Intra-protein hydrogen bonds

hbs["protein => protein"]

HBonds data structure with 63 hydrogen-bonds.
    First hbond: (D-H---A) = (D = 1, H = 2, A = 286, r = 2.6871147f0, ang = 10.643976f0)
    Last hbond: (D-H---A) = (D = 1014, H = 1017, A = 1032, r = 2.5816743f0, ang = 12.714139f0)
    - r is the distance between Donor and Acceptor atoms (D-A)
    - ang is the angle (degrees) between H-D and A-D.
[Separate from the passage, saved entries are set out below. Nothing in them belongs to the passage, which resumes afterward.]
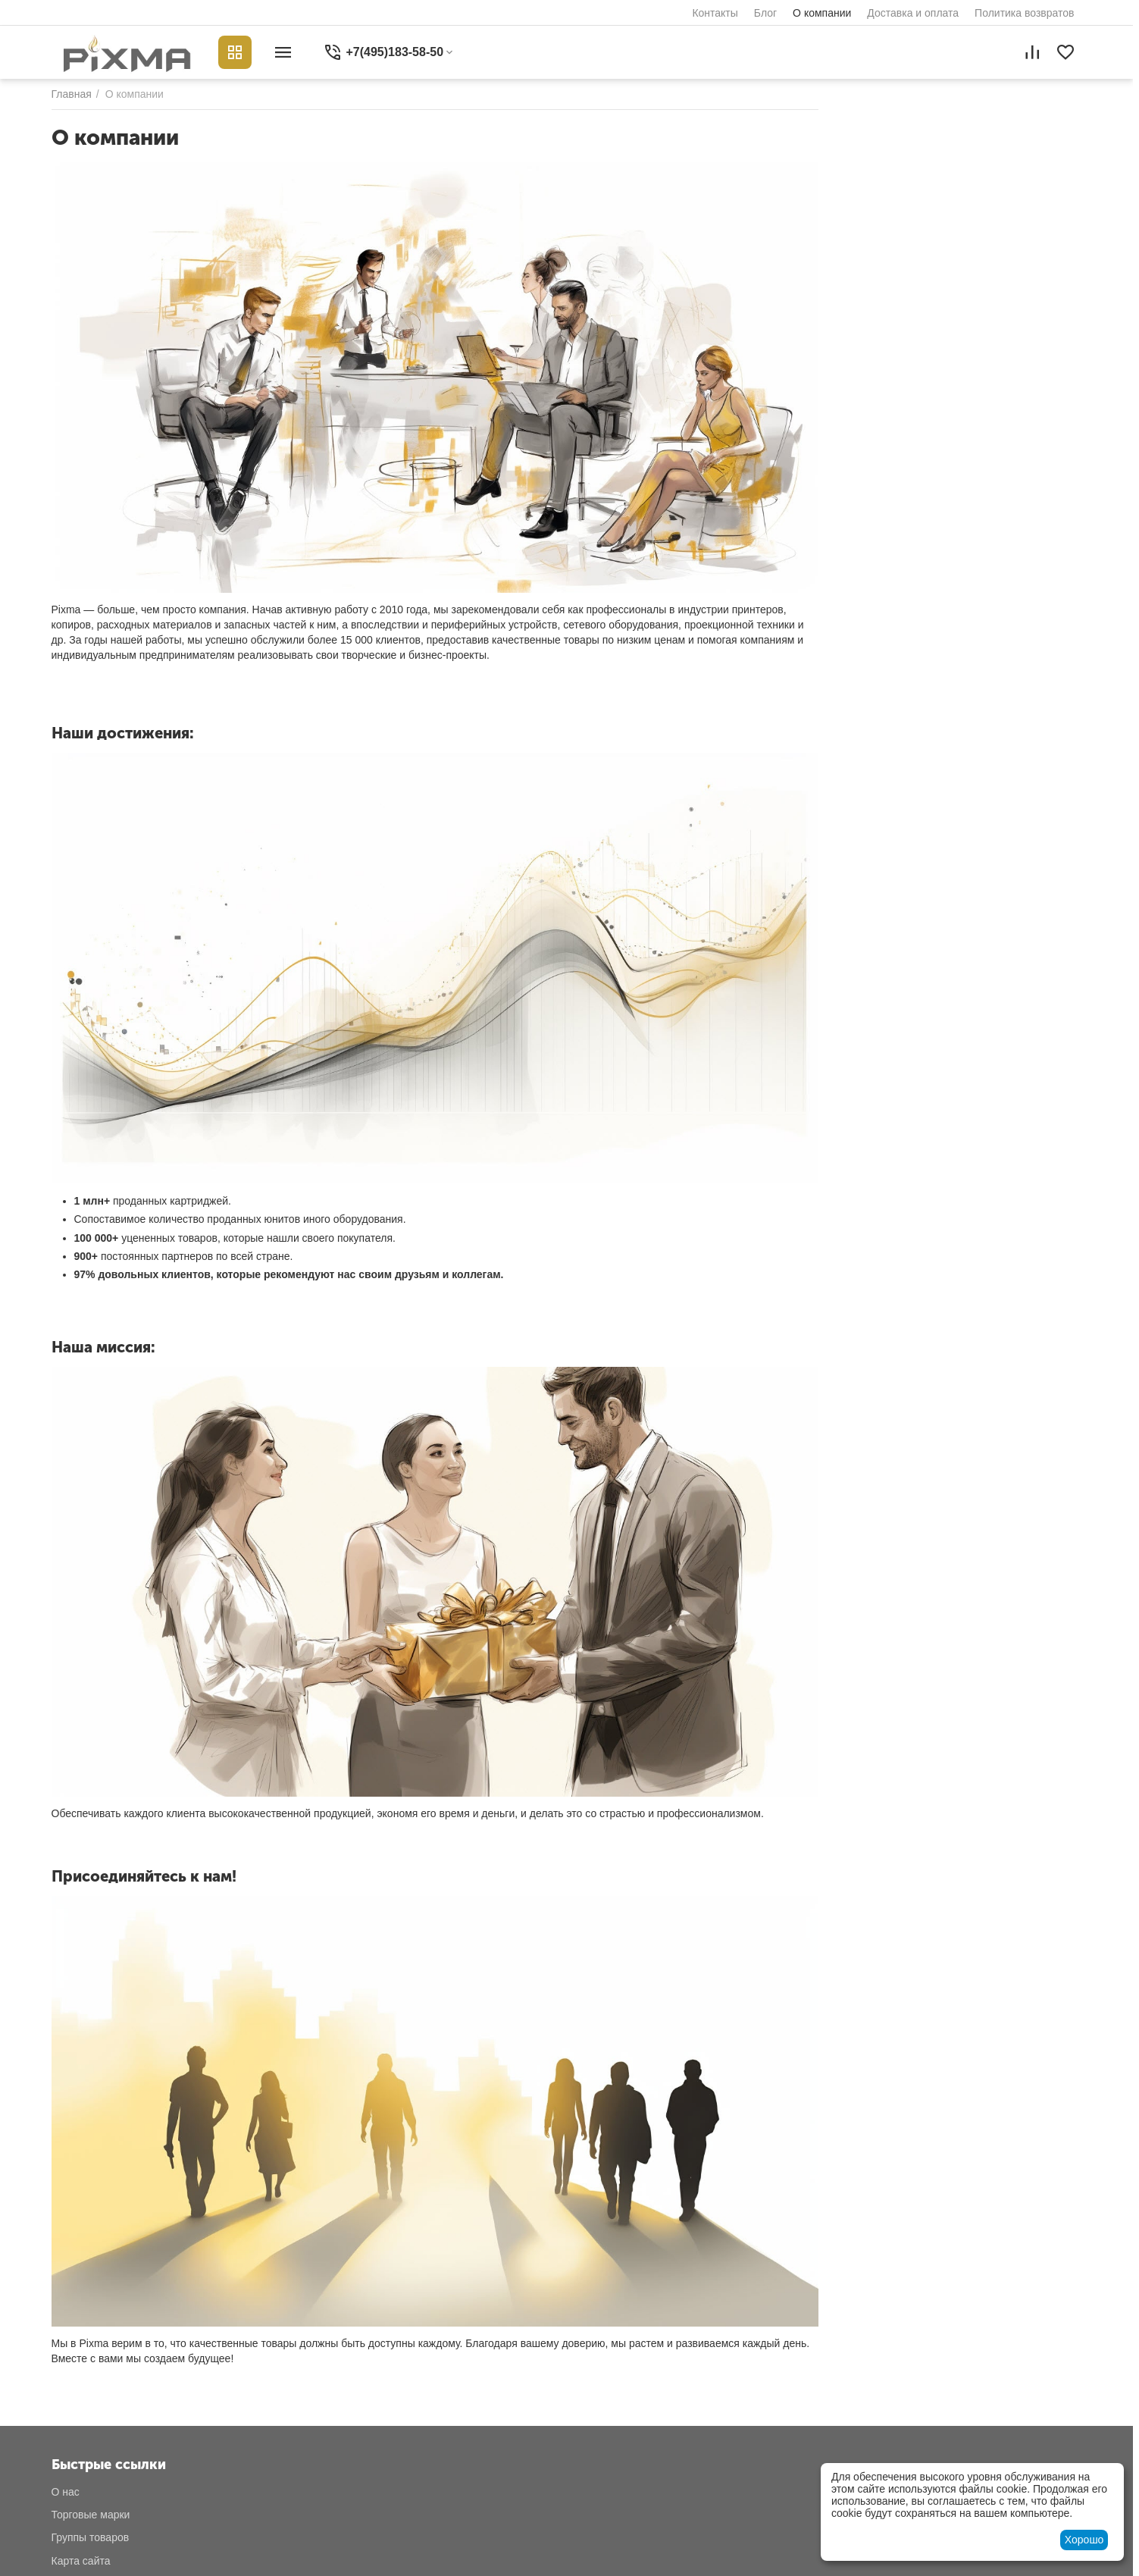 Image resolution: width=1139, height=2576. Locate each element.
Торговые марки (91, 2515)
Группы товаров (91, 2537)
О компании (822, 13)
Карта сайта (81, 2561)
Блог (765, 13)
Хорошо (1084, 2540)
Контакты (714, 13)
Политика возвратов (1024, 13)
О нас (66, 2492)
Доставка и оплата (913, 13) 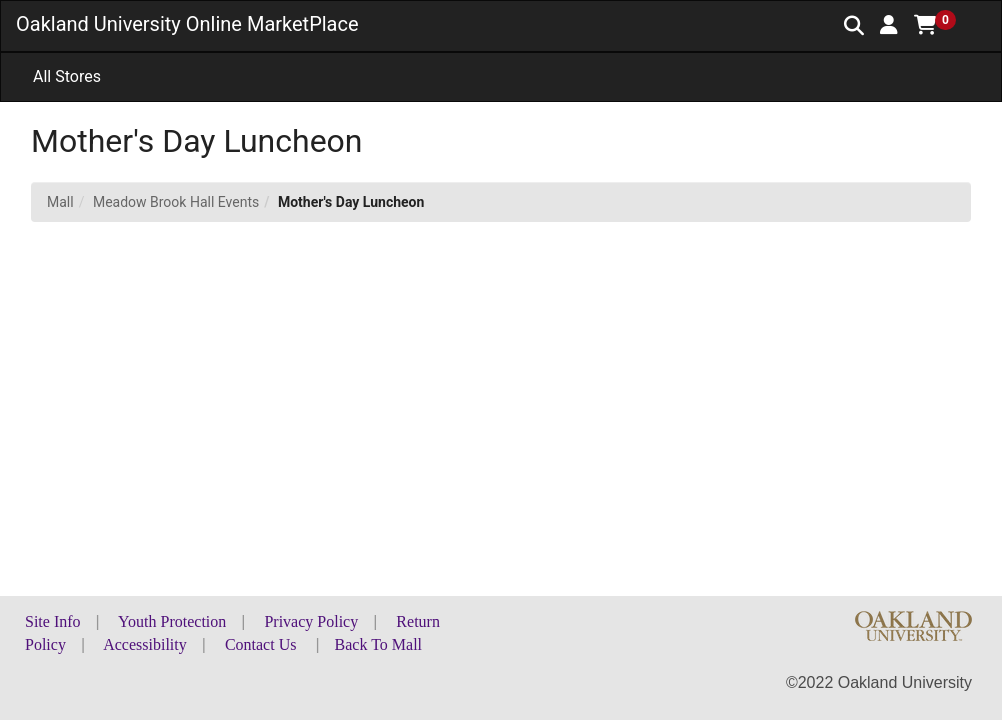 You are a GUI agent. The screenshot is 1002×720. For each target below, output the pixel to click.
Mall (60, 202)
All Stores (67, 76)
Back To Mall (378, 644)
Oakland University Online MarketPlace (187, 24)
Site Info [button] (53, 621)
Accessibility (145, 644)
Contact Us (261, 644)
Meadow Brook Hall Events (176, 202)
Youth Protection (172, 621)
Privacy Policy (311, 621)
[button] (889, 25) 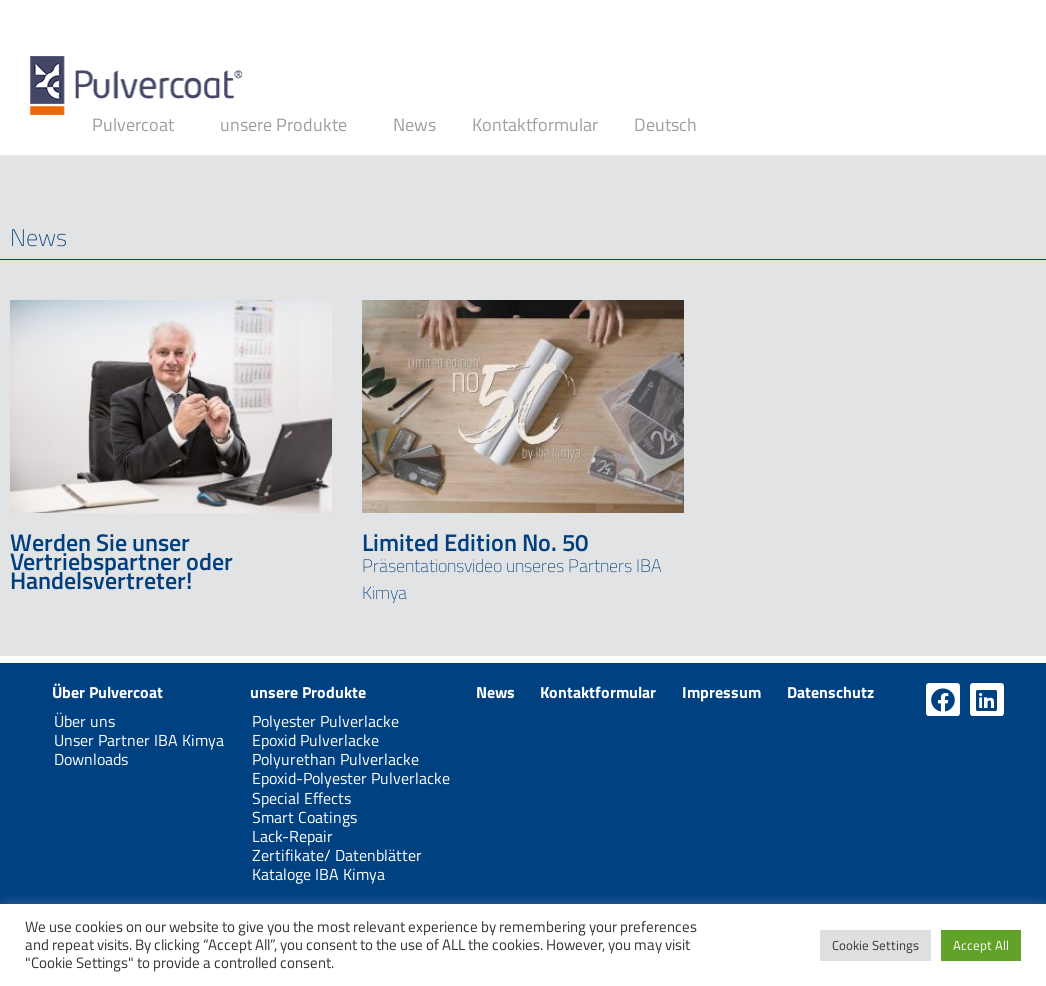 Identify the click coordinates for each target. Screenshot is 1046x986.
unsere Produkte (288, 125)
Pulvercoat (138, 125)
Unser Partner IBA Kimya (139, 740)
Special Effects (301, 798)
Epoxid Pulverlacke (315, 740)
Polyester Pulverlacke (325, 721)
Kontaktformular (535, 125)
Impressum (721, 692)
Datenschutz (830, 692)
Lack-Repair (292, 836)
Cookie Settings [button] (875, 945)
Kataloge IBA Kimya (318, 874)
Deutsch (670, 125)
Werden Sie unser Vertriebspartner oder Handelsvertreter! (121, 561)
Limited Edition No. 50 (475, 542)
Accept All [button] (981, 945)
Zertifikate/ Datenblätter (337, 855)
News (414, 125)
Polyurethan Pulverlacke (335, 759)
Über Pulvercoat (107, 692)
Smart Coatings (304, 817)
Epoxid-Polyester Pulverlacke (351, 778)
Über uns (84, 721)
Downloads (91, 759) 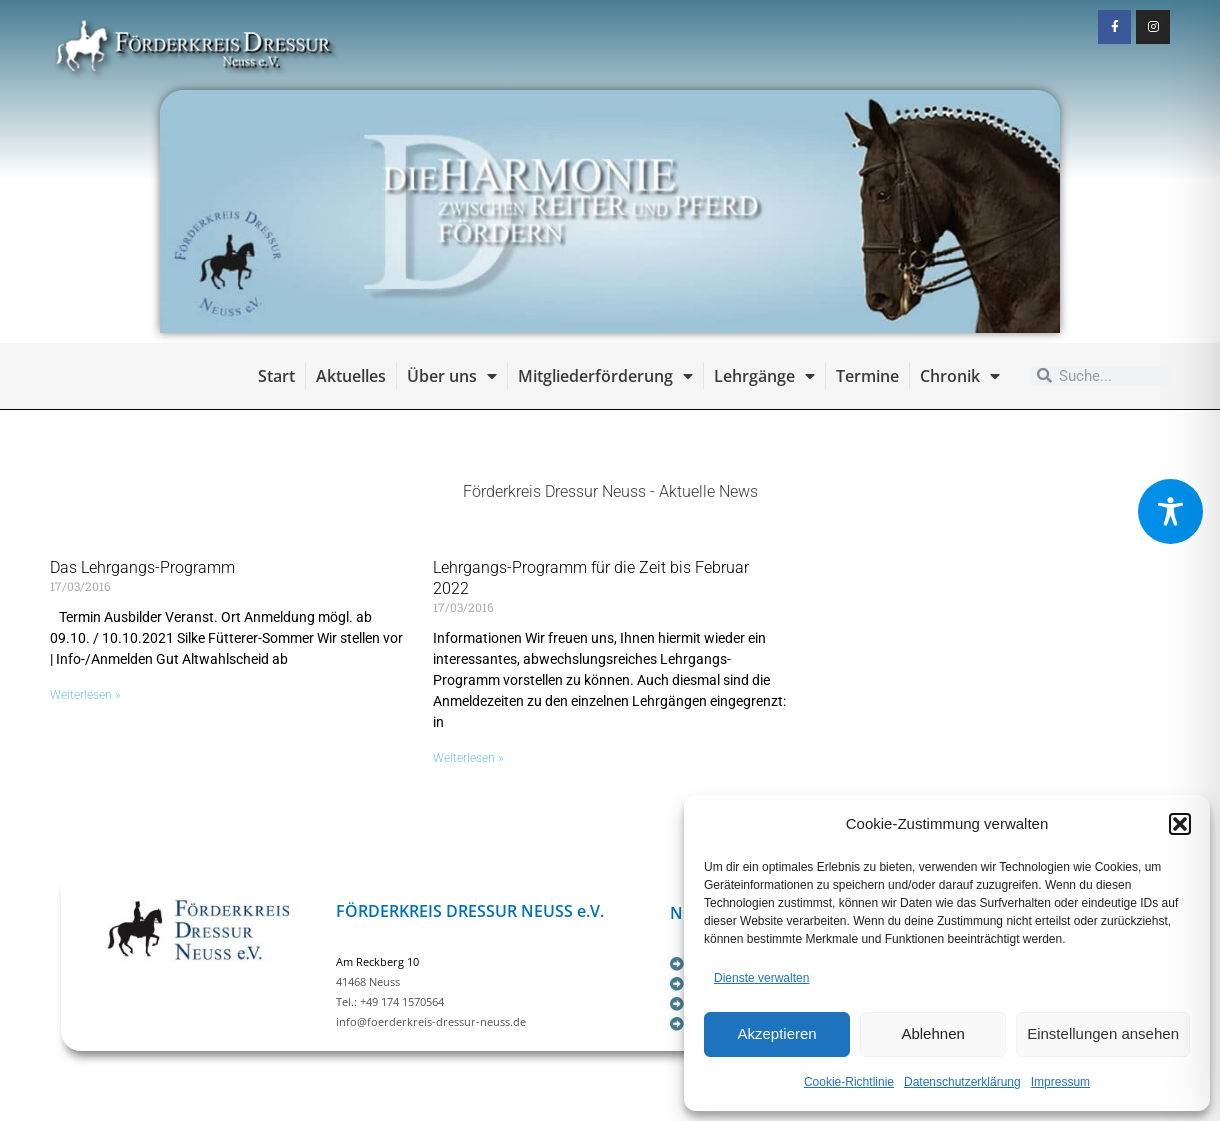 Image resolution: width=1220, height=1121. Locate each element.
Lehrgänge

Protein-water hydrogen bonds

hbs["protein => resname HOH"]

HBonds data structure with 2 hydrogen-bonds.
    First hbond: (D-H---A) = (D = 128, H = 129, A = 1238, r = 3.0382407f0, ang = 22.778383f0)
    Last hbond: (D-H---A) = (D = 1238, H = 1240, A = 1114, r = 2.6898682f0, ang = 18.384151f0)
    - r is the distance between Donor and Acceptor atoms (D-A)
    - ang is the angle (degrees) between H-D and A-D.

Note

Different selections in a pair (like "protein" => "resname SOL") must not have overlapping atoms. An error will be thrown if the same atom appears in both selections.